Numa mensagem na segunda-feira, Larijani transmitiu a posição de Teerão aos países de maioria muçulmana e reiterou que o seu país não cederia na sua luta contra os EUA e Israel. Larijani apelou ao sentido de dever religioso dos muçulmanos para se manterem unidos, dizendo que os países islâmicos, com poucas excepções, não conseguiram apoiar o Irão contra o que chamou de “agressão traiçoeira”.
“A posição de alguns governos islâmicos não é contrária ao dito do Profeta (Maomé): ‘Quem é uma pessoa que diz: ‘Ó muçulmanos!’ Ele ouve ser chamado. E ele não respondeu que não era muçulmano?
Continuou a defender os ataques do Irão em toda a região, que os países do Golfo descreveram como um ataque hediondo à sua soberania, parecendo alertar que não existe meio-termo nos conflitos em curso.
“De que lado você está?” Larijani perguntou.
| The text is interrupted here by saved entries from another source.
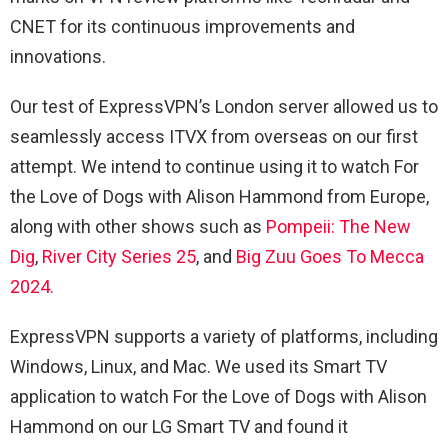
CNET for its continuous improvements and
innovations.
Our test of ExpressVPN’s London server allowed us to
seamlessly access ITVX from overseas on our first
attempt. We intend to continue using it to watch For
the Love of Dogs with Alison Hammond from Europe,
along with other shows such as
Pompeii
: The New
Dig
,
River City Series 25
, and
Big Zuu Goes To Mecca
2024.
ExpressVPN supports a variety of platforms, including
Windows, Linux, and Mac. We used its Smart TV
application to watch For the Love of Dogs with Alison
Hammond on our LG Smart TV and found it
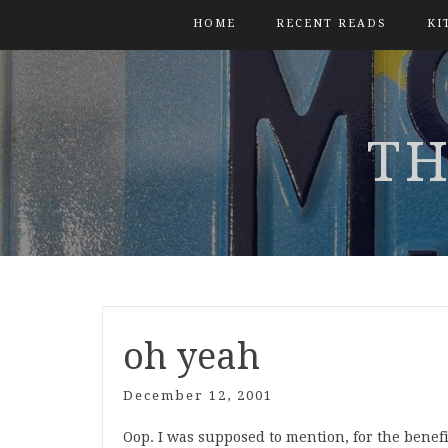
HOME
RECENT READS
KI
TH
oh yeah
December 12, 2001
Oop. I was supposed to mention, for the benefi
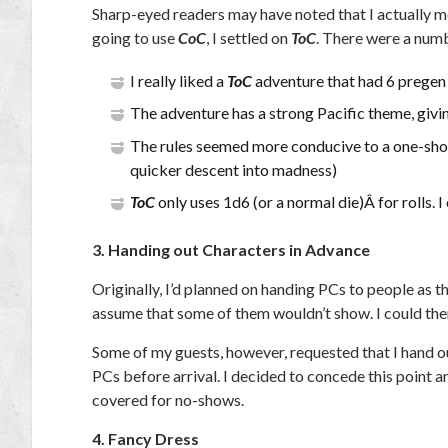
Sharp-eyed readers may have noted that I actually men
going to use
CoC
, I settled on
ToC
. There were a numb
I really liked a
ToC
adventure that had 6 pregen 
The adventure has a strong Pacific theme, givin
The rules seemed more conducive to a one-shot, 
quicker descent into madness)
ToC
only uses 1d6 (or a normal die)Â for rolls. I
3. Handing out Characters in Advance
Originally, I’d planned on handing PCs to people as th
assume that some of them wouldn’t show. I could the
Some of my guests, however, requested that I hand o
PCs before arrival. I decided to concede this point
covered for no-shows.
4. Fancy Dress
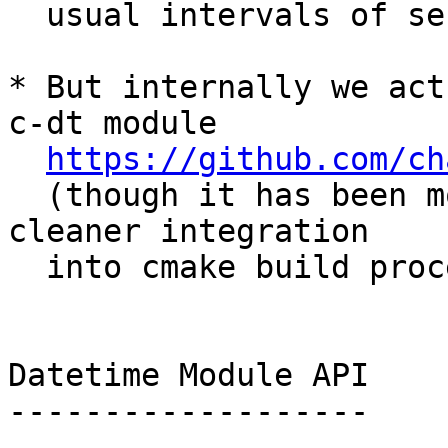
  usual intervals of seconds, or days).

* But internally we act
c-dt module

https://github.com/ch
  (though it has been modified slightly for 
cleaner integration

  into cmake build process)

Datetime Module API

-------------------
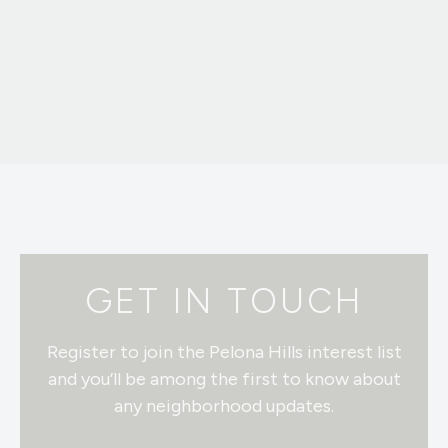
GET IN TOUCH
Register to join the Pelona Hills interest list
and you’ll be among the first to know about
any neighborhood updates.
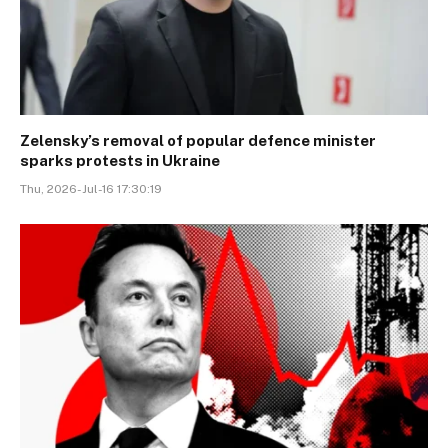
Zelensky’s removal of popular defence minister
sparks protests in Ukraine
Thu, 2026-Jul-16 17:30:19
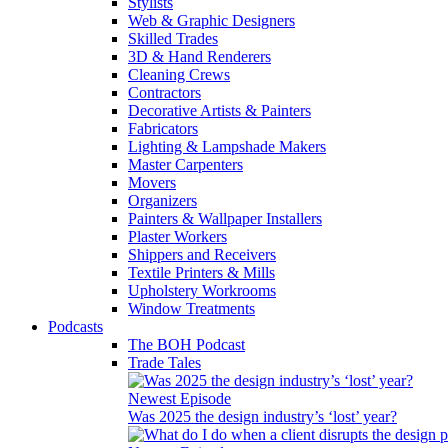
Stylists
Web & Graphic Designers
Skilled Trades
3D & Hand Renderers
Cleaning Crews
Contractors
Decorative Artists & Painters
Fabricators
Lighting & Lampshade Makers
Master Carpenters
Movers
Organizers
Painters & Wallpaper Installers
Plaster Workers
Shippers and Receivers
Textile Printers & Mills
Upholstery Workrooms
Window Treatments
Podcasts
The BOH Podcast
Trade Tales
Newest Episode
Was 2025 the design industry’s ‘lost’ year?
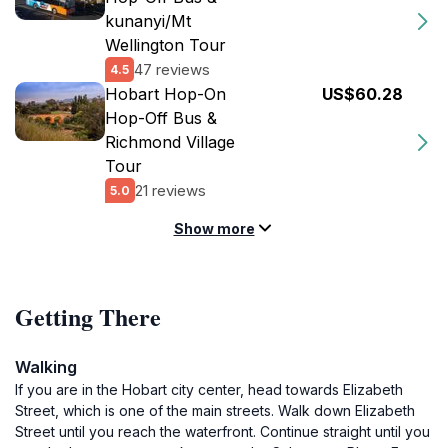
kunanyi/Mt
Wellington Tour
47 reviews
4.5
Hobart Hop-On
US$60.28
Hop-Off Bus &
Richmond Village
Tour
21 reviews
5.0
Show more
Getting There
Walking
If you are in the Hobart city center, head towards Elizabeth
Street, which is one of the main streets. Walk down Elizabeth
Street until you reach the waterfront. Continue straight until you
Ele deu seguimento ao seu aviso velado, sublinhando que o Irão não estava a tentar dominar os seus vizinhos.
“A unidade da nação islâmica, se realizada com força total, tem o potencial de garantir segurança, progresso e liberdade para todos os seus estados”, acrescentou Larijani.
Nida Ibrahim, da Al Jazeera, reportando da Cisjordânia ocupada, disse que os supostos assassinatos seriam celebrados em Israel como um grande sucesso estratégico.
“Mas mesmo que Larijani seja morto, isso não significa que todo o regime entrou em colapso”, disse Ibrahim.
Tohid Asadi, da Al Jazeera, reportando de Teerã, disse que os ataques EUA-Israel não se limitaram à capital Teerã, mas foram relatados em cidades de todo o país, incluindo Ahvaz, Isfahan e Shiraz.
Israel afirma ter matado comandante Basij
Os militares israelenses afirmaram em um post na terça-feira que mataram Gholamreza Soleimani, comandante do Basij, a força paramilitar de segurança interna do Corpo da Guarda Revolucionária Islâmica (IRGC).
“Guiada por informações precisas da inteligência militar, a Força Aérea realizou ontem um ataque direcionado no coração de Teerã, eliminando Gholam Reza Soleimani, comandante da unidade Basij nos últimos seis anos”, afirmou.
Mesmo o Irão não confirmou esta afirmação.
Mohammad Elmasri, professor do Instituto de Pós-Graduação de Doha, disse que os EUA e Israel estavam a jogar um “jogo de bater numa toupeira” no Irão.
“Nem sempre há outro líder… então não creio que isso indique qualquer tipo de colapso do regime iraniano”, disse ele.
“Dito isto, é muito importante simbolicamente (e) psicologicamente.”
O Tesouro dos Estados Unidos regista o ano de nascimento de Soleimani como 1965. Ele foi sancionado pelos EUA, pela União Europeia e por outros países pelo seu alegado papel na supressão da dissidência através do Basij, uma força paramilitar voluntária sob o IRGC estabelecida após a revolução de 1979 e responsável por garantir a segurança interna em todo o país.
Mantém filiais locais nas cidades e é frequentemente destacado na vanguarda dos protestos, incluindo as manifestações antigovernamentais que eclodiram em todo o Irão em Janeiro, nas quais milhares de pessoas foram mortas, e que se estenderam a protestos em massa em 2009 contra uma eleição presidencial fraudada por opositores.
Basij e outras forças de segurança interna têm sido alvos frequentes de ataques das forças dos EUA e de Israel na guerra até agora.